Madame la présidente, monsieur le rapporteur – cher René Dosière –, mesdames et messieurs les députés, avant de commencer cette discussion générale, je souhaiterais avoir une pensée particulière pour le rapporteur Dominique Baert, absent aujourd’hui, à qui je souhaite un prompt rétablissement.
Nous voici aujourd’hui au bout du processus législatif de ce projet de loi relatif à la modification de la loi sur l’octroi de mer. C’est un texte attendu et important pour les territoires ultramarins. Attendu, car il entérine la prolongation jusqu’en 2020 de ce dispositif essentiel pour le développement économique des productions locales et pour l’emploi outre-mer. Important, ensuite, car l’octroi de mer constitue une ressource indispensable pour le financement des collectivités territoriales : en 2014, elle s’est élevée à 1,146 milliard d’euros, soit environ 40 % des ressources fiscales des collectivités locales ultramarines. Ce texte assure donc une visibilité et une lisibilité tant aux entreprises qu’aux collectivités locales.
La commission mixte paritaire qui s’est réunie la semaine dernière a adopté, sans réserve, le texte soumis aujourd’hui à votre approbation. Je tiens à saluer le travail accompli par le Parlement, et notamment celui effectué à l’Assemblée nationale, pour enrichir le texte dans le bon sens malgré les importantes contraintes de temps qui pesaient sur son examen.

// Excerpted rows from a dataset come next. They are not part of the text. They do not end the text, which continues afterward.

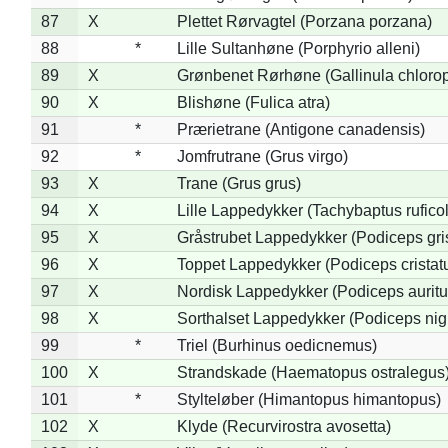
87
X
Plettet Rørvagtel (Porzana porzana)
88
*
Lille Sultanhøne (Porphyrio alleni)
89
X
Grønbenet Rørhøne (Gallinula chloro
90
X
Blishøne (Fulica atra)
91
*
Prærietrane (Antigone canadensis)
92
*
Jomfrutrane (Grus virgo)
93
X
Trane (Grus grus)
94
X
Lille Lappedykker (Tachybaptus ruficol
95
X
Gråstrubet Lappedykker (Podiceps gr
96
X
Toppet Lappedykker (Podiceps cristat
97
X
Nordisk Lappedykker (Podiceps auritu
98
X
Sorthalset Lappedykker (Podiceps nigri
99
*
Triel (Burhinus oedicnemus)
100
X
Strandskade (Haematopus ostralegus
101
*
Stylteløber (Himantopus himantopus)
102
X
Klyde (Recurvirostra avosetta)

Je ne peux que me féliciter que ce projet de loi puisse être voté avant la date butoir du 30 juin 2015, qui marque la fin de la prorogation de l’ancien dispositif car, comme le Gouvernement l’a toujours soutenu et comme je m’y suis totalement investie, il fallait qu’il n’y ait pas de rupture juridique dans la transition entre les deux dispositifs. C’était l’une des principales préoccupations des acteurs socio-économiques et des élus locaux ; c’est un engagement qui a été tenu.

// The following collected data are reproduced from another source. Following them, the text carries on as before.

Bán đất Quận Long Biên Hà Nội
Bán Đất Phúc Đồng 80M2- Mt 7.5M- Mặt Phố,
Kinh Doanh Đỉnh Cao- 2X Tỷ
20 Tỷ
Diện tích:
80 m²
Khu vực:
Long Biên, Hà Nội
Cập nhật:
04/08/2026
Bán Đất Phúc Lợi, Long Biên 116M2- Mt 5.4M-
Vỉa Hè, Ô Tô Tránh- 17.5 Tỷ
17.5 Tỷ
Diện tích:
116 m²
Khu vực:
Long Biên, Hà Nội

Héritier d’un impôt existant sous l’Ancien Régime, l’octroi de mer a su évoluer à travers le temps, notamment dans le cadre du droit communautaire. Outil indispensable de protection pour les productions locales face à un environnement régional très concurrentiel, l’octroi de mer a trouvé toute sa place dans les économies ultramarines. Son efficacité pour faire face aux handicaps structurels, à l’insularité, à l’éloignement des économies ultramarines de la France hexagonale, à l’étroitesse des marchés ou encore à la difficulté de faire émerger des productions locales nouvelles n’est plus à démontrer.

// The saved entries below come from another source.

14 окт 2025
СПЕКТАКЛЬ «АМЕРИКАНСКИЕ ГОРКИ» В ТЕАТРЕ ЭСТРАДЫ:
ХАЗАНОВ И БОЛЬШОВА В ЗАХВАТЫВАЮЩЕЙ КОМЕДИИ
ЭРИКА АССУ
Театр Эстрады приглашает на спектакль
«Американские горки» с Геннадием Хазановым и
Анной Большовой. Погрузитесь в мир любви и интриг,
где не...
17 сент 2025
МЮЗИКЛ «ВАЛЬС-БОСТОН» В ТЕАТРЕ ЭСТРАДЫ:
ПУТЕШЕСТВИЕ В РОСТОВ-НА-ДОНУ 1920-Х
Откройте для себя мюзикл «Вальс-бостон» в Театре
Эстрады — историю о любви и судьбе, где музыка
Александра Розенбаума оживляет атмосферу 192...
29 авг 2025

En effet, le montant de l’aide annuelle directe aux entreprises de production procurée par l’octroi de mer peut être évalué dans une fourchette allant de 170 à 250 millions d’euros et son impact sur les effectifs salariés de l’industrie peut être estimé à 15 % pour les années 2000 à 2008.
La prolongation du dispositif permettra de consolider davantage les filières productives locales, dont les parts de marché sont en constante progression depuis 2005, et cela, même si, dans le même temps, les importations de produits équivalents n’ont pas diminué.
S’il ne faut donc en aucun cas relâcher nos efforts dans le domaine du développement, de l’innovation et du soutien à la croissance, cette réalité démontre, s’il en était encore besoin, que le bénéfice du différentiel de taxation permet de soutenir activement la création d’emplois. Sur ce point, je note avec attention que les bénéfices du différentiel de taxation se répartissent de manière équilibrée entre les salaires, les profits et les investissements, ce qui est assez rare pour être souligné.
Le texte qui est soumis à votre approbation met également fin à de nombreux mois de discussions avec la Commission européenne.
Débutées il y a plus de deux ans, je ne peux que constater que celles-ci ont été fructueuses puisque les demandes de la France ont été entendues et les spécificités propres aux territoires ultramarins comprises, préservant ainsi les grands équilibres dans le cadre de cette réforme co-construite entre les autorités françaises et les autorités européennes. Le projet de loi clarifie et modernise la mise en oeuvre de cette taxe.
Ainsi, partant de l’évaluation de l’ancien dispositif, nous avons fait le choix de procéder à l’abaissement du seuil d’assujettissement afin de répondre aux demandes de simplification que de nombreuses entreprises, de taille moyenne notamment, appelaient de leurs voeux. Cet abaissement du seuil d’assujettissement de 550 000 euros à 300 000 euros, largement concerté avec les élus à l’hiver 2013, permet, en fonction des géographies, de mettre hors du champ de l’octroi de mer 75 % à 87 % des entreprises productrices. Pour les autres opérateurs, ceux compris dans la fourchette de 300 000 euros à 550 000 euros et qui étaient auparavant assujettis mais exonérés, les mêmes obligations déclaratives perdurent, mais ils ne seront plus automatiquement exonérés. Néanmoins, ils auront deux ans pour déduire la taxe ayant en amont grevé leurs investissements. Je tiens à rappeler que le nombre d’entreprises concernées par cet abaissement du seuil d’assujettissement ne représente que quelques dizaines par territoire : il n’y a donc pas de bouleversement majeur sur ce point comme pourraient le laisser entendre certains.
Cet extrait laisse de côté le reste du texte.